The copyright in a work is infringed by a person who, without the licence of the copyright owner— (a) possesses in the course of a business,
- sells or lets for hire, or offers or exposes for sale or hire,
- in the course of a business exhibits in public or distributes, or
- distributes otherwise than in the course of a business to such an extent as to affect prejudicially the owner of the copyright,
an article which is, and which he knows or has reason to believe is, an infringing copy of the work” (emphasis added).
- “Infringing copy” is defined in section 27 CDPA as follows:
“27. Meaning of “infringing copy”.
- In this Part “infringing copy” in relation to a copyright work, shall be construed in accordance with this section.
- An article is an infringing copy if its making constituted an infringement of the copyright in the work in question.

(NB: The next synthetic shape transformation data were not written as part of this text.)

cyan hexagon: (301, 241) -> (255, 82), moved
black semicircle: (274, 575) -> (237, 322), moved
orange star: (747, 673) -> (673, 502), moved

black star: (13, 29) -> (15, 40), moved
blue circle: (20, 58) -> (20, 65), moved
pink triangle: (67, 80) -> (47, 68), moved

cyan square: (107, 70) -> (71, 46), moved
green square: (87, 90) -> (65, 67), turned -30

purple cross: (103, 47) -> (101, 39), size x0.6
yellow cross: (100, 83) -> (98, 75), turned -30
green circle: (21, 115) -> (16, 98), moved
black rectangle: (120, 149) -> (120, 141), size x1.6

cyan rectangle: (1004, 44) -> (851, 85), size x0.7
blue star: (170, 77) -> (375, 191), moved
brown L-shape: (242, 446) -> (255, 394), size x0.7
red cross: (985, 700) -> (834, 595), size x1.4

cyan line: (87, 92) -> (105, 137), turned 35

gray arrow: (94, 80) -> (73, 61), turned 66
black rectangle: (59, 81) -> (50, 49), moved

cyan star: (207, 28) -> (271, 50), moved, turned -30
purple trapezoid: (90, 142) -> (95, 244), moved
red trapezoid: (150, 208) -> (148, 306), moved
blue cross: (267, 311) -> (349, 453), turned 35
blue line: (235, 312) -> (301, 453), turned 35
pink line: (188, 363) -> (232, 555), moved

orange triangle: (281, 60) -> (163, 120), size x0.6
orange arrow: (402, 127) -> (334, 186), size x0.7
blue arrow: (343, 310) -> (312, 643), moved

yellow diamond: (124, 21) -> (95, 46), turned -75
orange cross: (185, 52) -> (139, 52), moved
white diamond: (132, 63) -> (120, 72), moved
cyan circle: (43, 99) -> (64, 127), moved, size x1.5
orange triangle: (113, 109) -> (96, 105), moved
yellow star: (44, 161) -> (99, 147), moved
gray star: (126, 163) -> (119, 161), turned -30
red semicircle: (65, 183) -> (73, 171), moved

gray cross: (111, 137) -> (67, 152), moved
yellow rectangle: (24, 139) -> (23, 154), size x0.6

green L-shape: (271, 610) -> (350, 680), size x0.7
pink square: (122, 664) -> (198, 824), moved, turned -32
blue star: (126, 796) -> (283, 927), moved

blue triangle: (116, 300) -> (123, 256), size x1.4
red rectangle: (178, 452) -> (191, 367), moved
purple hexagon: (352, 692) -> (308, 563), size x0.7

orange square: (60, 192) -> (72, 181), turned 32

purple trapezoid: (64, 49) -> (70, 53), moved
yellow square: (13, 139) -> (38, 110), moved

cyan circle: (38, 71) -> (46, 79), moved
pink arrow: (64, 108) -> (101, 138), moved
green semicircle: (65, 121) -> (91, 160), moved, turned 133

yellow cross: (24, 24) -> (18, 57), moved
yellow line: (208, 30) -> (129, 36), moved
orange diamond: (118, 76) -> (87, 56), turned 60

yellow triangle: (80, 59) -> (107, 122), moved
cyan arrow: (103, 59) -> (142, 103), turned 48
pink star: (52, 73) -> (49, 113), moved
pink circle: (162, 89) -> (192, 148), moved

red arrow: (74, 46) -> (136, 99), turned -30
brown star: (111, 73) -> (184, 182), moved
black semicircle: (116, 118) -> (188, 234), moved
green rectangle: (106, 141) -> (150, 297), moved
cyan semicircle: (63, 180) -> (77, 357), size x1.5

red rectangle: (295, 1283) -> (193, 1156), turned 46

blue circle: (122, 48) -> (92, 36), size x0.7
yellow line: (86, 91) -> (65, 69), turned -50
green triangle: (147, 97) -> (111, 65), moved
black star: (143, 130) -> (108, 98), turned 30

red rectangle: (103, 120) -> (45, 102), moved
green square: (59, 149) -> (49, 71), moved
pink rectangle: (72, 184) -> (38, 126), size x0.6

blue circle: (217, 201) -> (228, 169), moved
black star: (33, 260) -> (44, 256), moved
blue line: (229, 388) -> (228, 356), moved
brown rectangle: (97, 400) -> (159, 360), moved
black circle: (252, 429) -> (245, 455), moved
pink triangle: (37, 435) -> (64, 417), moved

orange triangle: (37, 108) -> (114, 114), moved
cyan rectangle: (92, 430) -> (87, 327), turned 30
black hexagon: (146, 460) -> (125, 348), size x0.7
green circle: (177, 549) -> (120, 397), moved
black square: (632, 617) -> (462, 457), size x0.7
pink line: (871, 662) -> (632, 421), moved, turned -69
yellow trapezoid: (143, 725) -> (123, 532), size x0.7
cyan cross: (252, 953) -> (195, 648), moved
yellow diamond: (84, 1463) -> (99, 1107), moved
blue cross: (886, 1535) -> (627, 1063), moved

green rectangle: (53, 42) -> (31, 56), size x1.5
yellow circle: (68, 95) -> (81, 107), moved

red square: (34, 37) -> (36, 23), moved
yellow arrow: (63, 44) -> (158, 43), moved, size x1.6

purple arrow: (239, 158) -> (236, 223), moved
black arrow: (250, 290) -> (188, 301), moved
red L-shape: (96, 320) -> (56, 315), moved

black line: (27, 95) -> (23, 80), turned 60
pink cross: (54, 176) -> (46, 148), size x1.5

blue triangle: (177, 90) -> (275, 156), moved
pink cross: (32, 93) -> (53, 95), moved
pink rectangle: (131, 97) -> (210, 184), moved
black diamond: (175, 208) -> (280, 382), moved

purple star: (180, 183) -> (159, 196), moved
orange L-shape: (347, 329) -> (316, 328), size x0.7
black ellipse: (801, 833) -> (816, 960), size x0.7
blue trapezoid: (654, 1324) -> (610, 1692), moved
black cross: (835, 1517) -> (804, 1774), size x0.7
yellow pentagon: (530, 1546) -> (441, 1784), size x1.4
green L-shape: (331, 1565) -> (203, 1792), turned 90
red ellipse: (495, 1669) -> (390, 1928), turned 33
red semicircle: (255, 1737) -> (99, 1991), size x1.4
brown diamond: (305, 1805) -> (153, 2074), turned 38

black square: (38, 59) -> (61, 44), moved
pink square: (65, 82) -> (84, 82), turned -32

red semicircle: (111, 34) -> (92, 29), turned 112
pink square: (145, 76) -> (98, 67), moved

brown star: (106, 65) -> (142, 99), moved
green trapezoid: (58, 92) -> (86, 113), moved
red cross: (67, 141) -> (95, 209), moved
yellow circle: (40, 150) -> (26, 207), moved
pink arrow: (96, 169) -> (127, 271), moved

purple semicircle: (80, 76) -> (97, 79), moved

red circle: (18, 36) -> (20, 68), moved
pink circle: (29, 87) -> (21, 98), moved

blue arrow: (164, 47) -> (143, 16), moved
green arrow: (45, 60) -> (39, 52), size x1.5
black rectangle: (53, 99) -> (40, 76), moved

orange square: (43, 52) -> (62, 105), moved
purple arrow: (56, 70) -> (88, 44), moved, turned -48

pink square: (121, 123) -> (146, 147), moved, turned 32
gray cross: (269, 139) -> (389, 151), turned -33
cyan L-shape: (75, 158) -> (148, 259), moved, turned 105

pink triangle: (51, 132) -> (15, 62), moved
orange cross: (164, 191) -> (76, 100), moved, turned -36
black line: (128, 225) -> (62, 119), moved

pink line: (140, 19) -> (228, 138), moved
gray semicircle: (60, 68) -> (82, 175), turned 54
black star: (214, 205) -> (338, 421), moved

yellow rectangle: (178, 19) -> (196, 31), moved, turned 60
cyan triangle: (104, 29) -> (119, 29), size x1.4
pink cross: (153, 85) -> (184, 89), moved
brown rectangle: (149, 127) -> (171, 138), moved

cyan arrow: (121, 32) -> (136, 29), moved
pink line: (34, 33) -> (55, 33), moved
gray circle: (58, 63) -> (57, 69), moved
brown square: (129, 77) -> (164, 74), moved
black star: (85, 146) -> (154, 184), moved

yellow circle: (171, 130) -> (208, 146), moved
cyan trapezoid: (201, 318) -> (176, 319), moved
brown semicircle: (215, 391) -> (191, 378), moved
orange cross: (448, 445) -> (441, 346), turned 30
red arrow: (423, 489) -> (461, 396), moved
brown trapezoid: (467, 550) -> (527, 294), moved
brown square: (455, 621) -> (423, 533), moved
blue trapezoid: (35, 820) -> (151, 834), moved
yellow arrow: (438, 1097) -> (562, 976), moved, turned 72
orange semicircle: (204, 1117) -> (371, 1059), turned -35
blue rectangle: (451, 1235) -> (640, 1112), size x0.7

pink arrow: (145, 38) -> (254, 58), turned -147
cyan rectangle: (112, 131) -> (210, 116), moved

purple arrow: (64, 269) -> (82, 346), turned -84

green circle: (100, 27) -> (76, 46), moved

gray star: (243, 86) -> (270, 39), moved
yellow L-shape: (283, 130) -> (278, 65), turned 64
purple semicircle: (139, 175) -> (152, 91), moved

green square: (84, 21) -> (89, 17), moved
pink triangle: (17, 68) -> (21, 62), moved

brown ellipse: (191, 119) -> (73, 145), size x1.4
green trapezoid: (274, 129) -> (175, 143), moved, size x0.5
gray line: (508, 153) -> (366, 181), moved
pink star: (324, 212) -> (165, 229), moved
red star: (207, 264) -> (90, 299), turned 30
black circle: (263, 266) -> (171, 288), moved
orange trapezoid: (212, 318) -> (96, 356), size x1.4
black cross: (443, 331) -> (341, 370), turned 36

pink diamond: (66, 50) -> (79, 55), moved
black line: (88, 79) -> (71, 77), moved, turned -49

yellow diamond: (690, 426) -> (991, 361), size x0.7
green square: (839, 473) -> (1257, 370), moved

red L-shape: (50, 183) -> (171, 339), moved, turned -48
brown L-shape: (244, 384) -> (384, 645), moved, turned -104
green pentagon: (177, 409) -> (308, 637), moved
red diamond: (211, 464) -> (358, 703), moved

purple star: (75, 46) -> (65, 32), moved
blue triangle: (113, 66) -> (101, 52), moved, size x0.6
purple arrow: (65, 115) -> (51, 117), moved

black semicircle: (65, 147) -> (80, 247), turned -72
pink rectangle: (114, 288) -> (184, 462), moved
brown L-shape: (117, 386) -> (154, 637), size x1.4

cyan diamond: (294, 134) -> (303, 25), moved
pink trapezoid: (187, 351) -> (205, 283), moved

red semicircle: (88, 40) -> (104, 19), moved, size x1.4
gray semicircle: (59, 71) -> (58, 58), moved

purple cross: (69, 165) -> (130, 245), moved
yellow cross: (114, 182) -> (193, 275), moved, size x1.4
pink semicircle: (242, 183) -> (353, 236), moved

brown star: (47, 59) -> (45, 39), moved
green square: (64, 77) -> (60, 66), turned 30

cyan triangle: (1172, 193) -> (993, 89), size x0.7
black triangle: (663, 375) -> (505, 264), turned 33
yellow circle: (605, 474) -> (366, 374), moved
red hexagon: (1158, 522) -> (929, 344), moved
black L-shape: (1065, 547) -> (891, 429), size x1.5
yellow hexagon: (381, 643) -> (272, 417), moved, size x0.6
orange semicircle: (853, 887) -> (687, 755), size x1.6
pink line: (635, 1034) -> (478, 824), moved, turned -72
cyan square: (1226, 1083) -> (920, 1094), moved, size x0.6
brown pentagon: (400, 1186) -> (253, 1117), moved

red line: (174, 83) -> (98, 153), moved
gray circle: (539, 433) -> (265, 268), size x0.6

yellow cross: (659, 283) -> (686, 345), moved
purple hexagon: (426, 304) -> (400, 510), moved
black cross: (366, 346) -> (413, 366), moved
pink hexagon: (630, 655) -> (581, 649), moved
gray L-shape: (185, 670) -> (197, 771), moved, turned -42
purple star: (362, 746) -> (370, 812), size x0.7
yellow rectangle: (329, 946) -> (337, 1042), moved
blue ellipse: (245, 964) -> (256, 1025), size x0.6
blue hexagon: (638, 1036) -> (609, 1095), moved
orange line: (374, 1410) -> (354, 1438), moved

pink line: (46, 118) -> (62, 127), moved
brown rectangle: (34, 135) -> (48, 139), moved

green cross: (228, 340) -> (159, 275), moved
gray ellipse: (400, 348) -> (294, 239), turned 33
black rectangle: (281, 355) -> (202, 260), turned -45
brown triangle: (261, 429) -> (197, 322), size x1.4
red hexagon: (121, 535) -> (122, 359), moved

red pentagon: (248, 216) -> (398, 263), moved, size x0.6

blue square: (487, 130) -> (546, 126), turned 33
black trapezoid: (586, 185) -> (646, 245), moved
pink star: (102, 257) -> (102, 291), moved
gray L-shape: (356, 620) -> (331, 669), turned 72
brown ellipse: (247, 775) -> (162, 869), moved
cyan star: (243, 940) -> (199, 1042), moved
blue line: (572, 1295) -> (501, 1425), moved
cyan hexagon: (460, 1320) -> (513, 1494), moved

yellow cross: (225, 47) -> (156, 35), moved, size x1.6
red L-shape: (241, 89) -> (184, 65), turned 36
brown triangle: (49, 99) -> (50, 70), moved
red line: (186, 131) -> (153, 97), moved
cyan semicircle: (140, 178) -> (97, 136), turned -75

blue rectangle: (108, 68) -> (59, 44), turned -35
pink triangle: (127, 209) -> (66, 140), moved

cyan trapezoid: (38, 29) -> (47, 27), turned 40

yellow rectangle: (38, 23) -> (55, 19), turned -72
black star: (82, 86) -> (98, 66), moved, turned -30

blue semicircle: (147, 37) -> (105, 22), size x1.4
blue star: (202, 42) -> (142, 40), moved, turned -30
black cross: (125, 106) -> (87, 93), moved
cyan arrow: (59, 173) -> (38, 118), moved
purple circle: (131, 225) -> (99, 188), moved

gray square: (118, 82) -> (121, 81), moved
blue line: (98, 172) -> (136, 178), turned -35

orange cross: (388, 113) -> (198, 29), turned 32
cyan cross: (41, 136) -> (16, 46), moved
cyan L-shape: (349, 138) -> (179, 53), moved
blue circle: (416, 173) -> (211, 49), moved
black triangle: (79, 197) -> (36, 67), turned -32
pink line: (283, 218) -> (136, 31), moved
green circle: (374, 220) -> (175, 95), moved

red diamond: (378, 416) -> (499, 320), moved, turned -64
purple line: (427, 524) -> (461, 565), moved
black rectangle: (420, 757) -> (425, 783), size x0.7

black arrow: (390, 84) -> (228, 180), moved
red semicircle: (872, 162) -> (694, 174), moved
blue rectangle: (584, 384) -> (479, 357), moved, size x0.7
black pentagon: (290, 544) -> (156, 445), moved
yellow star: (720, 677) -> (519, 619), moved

- An article is also an infringing copy if—
- it has been or is proposed to be imported into the United Kingdom, and
- its making in the United Kingdom would have constituted an infringement of the copyright in the work in question, or a breach of an exclusive licence agreement relating to that work.”
[ii] The judge also quoted as follows from the Agreed Technical Primer:
“During training, each image is encoded into a latent representation to which a random amount of noise is added. The network weights are optimized to predict this noise [following a standard approach known as ‘stochastic gradient descent’] so that the network can recreate the content that is destroyed by the additive noise. Besides the noisy images, this optimization also takes into account the paired text description associated with each image.
The optimization of the weights follows a standard approach known as ‘stochastic gradient descent’. Given the status of the weights, the locally best change of these weights (the gradient) is computed to optimize the noise prediction for the training samples at hand. The gradients of training samples are accumulated over a small subset of the training dataset: the batch. Its size is referred to as the batch size. After taking a step in the direction of this accumulated gradient, the training procedure selects a new batch for the next step, and so on until all the images in the training data are processed, defined to be a single ‘epoch’. This entire process may be repeated for more than one epoch
A single training image only has a limited impact on how the parameters of the network will be changed. It is competing with the gradients of the other samples in the batch, which may not necessarily agree on the direction of the gradient. Because each batch is a different subset of the full training dataset, the gradients in each step will not include a training image seen in a previous batch (unless that image is itself replicated in the training images). Rather, it will only be seen again after all training images have been seen once (an epoch), and going over the training images is repeated
The network training makes the most efficient progress when many training samples agree on a local or global pattern. In this case, some of the weights are changed consistently by all agreeing samples”.